Friday, July 16, 2010

Article Debunks Connection Between Immigration and Crime

A recent article written by Florida International University Professor Ramiro Martinez, Jr. and published in The Criminologist entitled Crime and Immigration further debunks the idea that immigration legislation like that in Arizona will reduce crime.

Professor Martinez writes:

A prominent claim by politicians and anti-immigrant supporters is that SB 1070 is needed to fight immigrant crime given rising levels of violence. There is little if any systematic evidence to support this claim. Violent crime reported to the police and measured in victimization surveys has plummeted across the country since at least 1995 and that decrease is evident in places with large Latino and immigrant populations including the city of Phoenix Arizona (Phoenix Police Department, 2010; for more see Sampson 2008). In a forthcoming Criminology & Public Policy article, Lauritsen and Heimer (2010) report that serious violence victimization rates among White, Black and Latino males are several times lower now than when the National Crime Victimization Survey began in 1973 – trends made all the more remarkable when considered in the context of the dramatic rise in immigration over the past four decades.

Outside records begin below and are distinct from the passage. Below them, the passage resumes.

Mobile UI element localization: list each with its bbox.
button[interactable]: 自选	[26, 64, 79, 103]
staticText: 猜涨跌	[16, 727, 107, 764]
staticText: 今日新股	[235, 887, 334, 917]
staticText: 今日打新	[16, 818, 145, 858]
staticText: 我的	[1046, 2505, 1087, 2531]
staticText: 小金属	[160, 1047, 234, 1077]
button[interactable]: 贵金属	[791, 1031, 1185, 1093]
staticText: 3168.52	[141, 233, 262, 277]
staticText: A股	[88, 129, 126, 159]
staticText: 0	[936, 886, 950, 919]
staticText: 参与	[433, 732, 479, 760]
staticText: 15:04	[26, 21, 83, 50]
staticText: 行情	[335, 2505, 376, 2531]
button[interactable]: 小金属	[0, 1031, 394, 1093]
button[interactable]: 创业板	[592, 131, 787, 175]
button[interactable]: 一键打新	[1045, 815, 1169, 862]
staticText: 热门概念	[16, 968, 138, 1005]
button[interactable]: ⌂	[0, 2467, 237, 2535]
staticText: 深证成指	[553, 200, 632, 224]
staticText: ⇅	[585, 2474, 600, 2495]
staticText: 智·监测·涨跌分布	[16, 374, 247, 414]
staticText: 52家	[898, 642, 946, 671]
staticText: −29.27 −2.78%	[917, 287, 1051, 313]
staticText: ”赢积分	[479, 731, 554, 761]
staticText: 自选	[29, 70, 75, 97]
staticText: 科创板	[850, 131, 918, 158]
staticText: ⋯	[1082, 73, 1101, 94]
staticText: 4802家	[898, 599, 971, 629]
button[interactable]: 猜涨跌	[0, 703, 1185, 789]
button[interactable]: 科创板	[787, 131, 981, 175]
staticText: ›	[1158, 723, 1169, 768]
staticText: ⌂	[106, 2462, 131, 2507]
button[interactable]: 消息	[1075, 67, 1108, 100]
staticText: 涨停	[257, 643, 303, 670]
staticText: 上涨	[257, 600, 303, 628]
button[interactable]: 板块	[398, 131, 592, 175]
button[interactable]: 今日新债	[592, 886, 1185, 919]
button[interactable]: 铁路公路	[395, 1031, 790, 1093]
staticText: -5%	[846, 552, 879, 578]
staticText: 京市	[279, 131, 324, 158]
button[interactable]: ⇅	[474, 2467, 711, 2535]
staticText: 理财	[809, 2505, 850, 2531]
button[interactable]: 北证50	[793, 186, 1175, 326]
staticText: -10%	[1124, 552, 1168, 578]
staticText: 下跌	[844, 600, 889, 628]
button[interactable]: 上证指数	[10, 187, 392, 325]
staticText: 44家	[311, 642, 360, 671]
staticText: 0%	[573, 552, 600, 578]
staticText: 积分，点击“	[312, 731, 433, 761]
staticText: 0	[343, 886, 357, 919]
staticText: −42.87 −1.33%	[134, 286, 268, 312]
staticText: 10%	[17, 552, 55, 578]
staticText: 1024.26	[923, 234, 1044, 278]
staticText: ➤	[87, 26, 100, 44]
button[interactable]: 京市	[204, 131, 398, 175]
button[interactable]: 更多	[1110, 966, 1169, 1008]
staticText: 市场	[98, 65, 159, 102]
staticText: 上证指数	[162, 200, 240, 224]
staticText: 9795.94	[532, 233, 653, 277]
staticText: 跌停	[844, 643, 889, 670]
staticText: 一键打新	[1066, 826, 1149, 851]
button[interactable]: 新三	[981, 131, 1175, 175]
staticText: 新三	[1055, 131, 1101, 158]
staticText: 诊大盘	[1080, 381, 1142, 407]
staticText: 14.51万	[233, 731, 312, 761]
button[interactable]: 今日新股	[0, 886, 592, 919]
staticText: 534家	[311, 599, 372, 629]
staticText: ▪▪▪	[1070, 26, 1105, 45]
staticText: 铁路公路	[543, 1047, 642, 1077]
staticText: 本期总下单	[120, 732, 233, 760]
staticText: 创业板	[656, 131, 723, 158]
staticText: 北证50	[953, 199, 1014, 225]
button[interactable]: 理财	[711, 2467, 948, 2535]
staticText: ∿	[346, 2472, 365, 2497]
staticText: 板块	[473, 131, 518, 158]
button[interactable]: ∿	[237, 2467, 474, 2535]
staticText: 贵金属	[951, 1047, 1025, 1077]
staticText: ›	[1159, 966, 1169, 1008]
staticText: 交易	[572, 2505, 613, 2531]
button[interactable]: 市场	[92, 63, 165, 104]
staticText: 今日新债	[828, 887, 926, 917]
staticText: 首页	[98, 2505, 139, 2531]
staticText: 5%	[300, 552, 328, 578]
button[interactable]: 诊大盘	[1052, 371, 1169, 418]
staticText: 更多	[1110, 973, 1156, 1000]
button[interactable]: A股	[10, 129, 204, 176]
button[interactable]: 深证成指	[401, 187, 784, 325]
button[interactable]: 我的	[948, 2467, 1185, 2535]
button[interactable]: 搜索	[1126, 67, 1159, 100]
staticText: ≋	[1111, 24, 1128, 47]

The article also examines the premise that the communities on the border of Mexico are more violent than other non-border communities. Actually the opposite is true. Professor Martinez writes:

Some immigration opponents imply that the southwestern border is a dangerous place due to its location and proximity to Mexico. Again, empirical evidence raises doubt that the border is a hyper violent place (Martinez 2010). Consider the state of Texas
which shares the longest stretch of the U.S. border with Mexico. A recent examination of county-level homicide data demonstrates Texas border counties have significantly lower homicide rates than non-border counties and Texas counties with higher levels of immigration concentration had lower levels of homicide. Not only are Latino homicide rates lower in these areas, so are those of non-Latino Whites and Blacks. No compelling support was found for the claim that border areas are more violent due to proximity or immigration (Martinez 2010).